I wasn’t pleased to be pinned the self-absorbed brat that I most certainly was. I left the doctor and his dumb cat feeling triumphant that I was indeed misunderstood, downtrodden—the victim. When subsequently I signed on as a tutor, it wasn’t because I genuinely desired to help people but because it beat washing dishes in the mess hall. When I volunteered for suicide watch, it wasn’t because I wanted to save anyone’s life but because I thought the experience would be, in some vague way, interesting. The extra cash didn’t hurt either.

Surely it was by this lack of earnestness that I proved no brilliant tutor. None of the men I taught earned his GED, and I quit after a year, citing the job was "thankless." Nor have I exactly been a leader in the cause of suicide prevention. I space out during watches, I avoid talking to the participants whenever possible, and once during a particularly boring shift I wandered off to the bathroom to masturbate.

At least a few companions have expressed similar ambivalence toward suicide watch. The complaint was again raised during training that the inmates placed on watch aren’t really suicidal. "Most of them are just faking it," one companion said. It’s true some inmates only pretend to want to hurt themselves because they think they might gain something: sympathy, attention, resolution to some perceived injustice, a transfer to a posh medical facility. Dr. Blatt reminded us that it isn’t the companion’s duty to assess the intentions of the inmate on watch. To do so could compromise the inmate’s safety.

"You must remain vigilant," she said, "regardless of whether you think the inmate is faking it. You don’t want to risk someone hurting himself because you made a faulty assumption."

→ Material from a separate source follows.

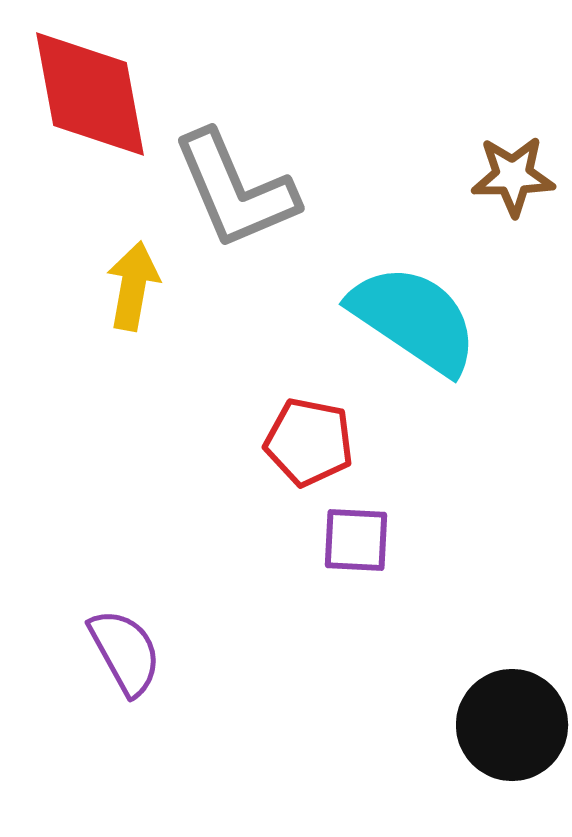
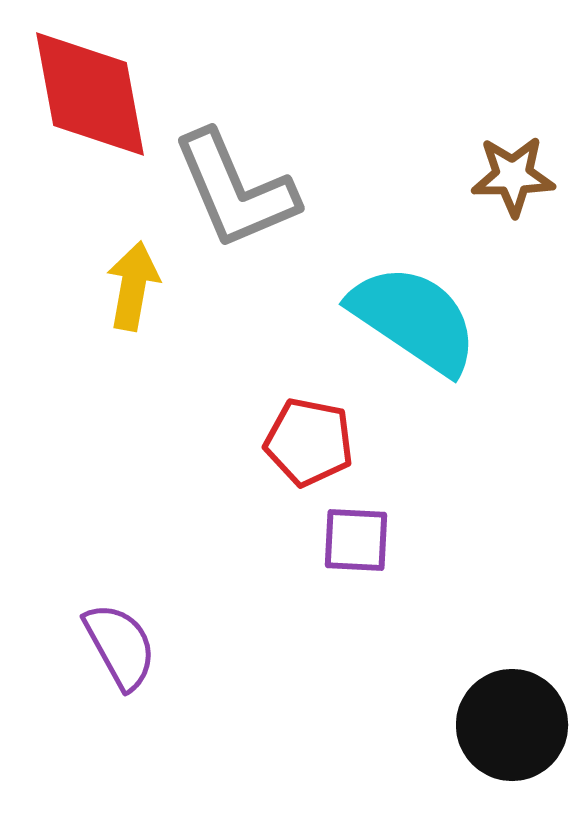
purple semicircle: moved 5 px left, 6 px up
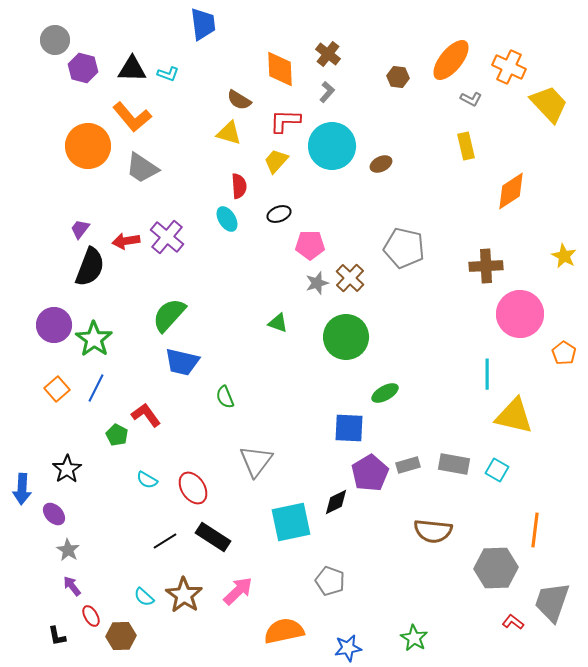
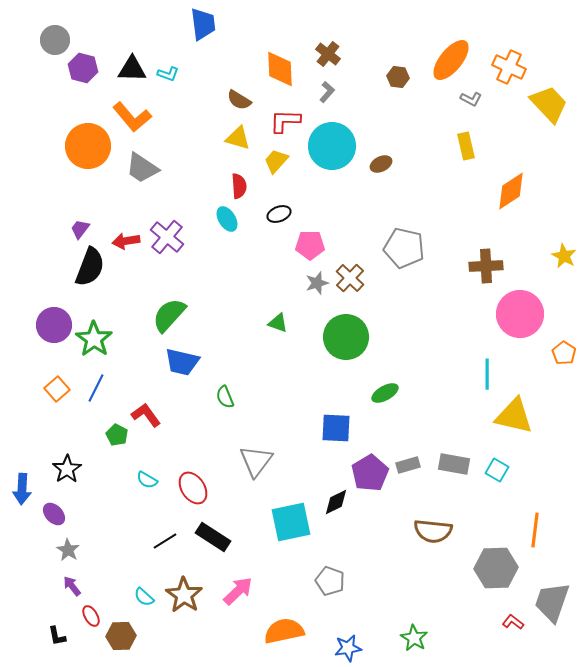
yellow triangle at (229, 133): moved 9 px right, 5 px down
blue square at (349, 428): moved 13 px left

I wondered if I wasn’t making a faulty assumption about Bailey. Would he really quit? Throw in the towel? Sell the farm? (More nonpreferable terms.) I downed the last sip of my coffee and wadded my napkin. I decided to let the remark fly. Impassioned haste, I reasoned. It was getting late, besides, and I had clothes to drop off before the Laundry Department closed. How can I save other people’s lives when I’m busy trying to save my own?

I pulled my hat over my head and gathered my tray. As I reached for my coat, Bailey’s hand shot across the table and squeezed my fingers. It was a clumsy, self-conscious gesture.

"Thank you for sitting with me," he said.

I knocked on the table. "It’s no problem."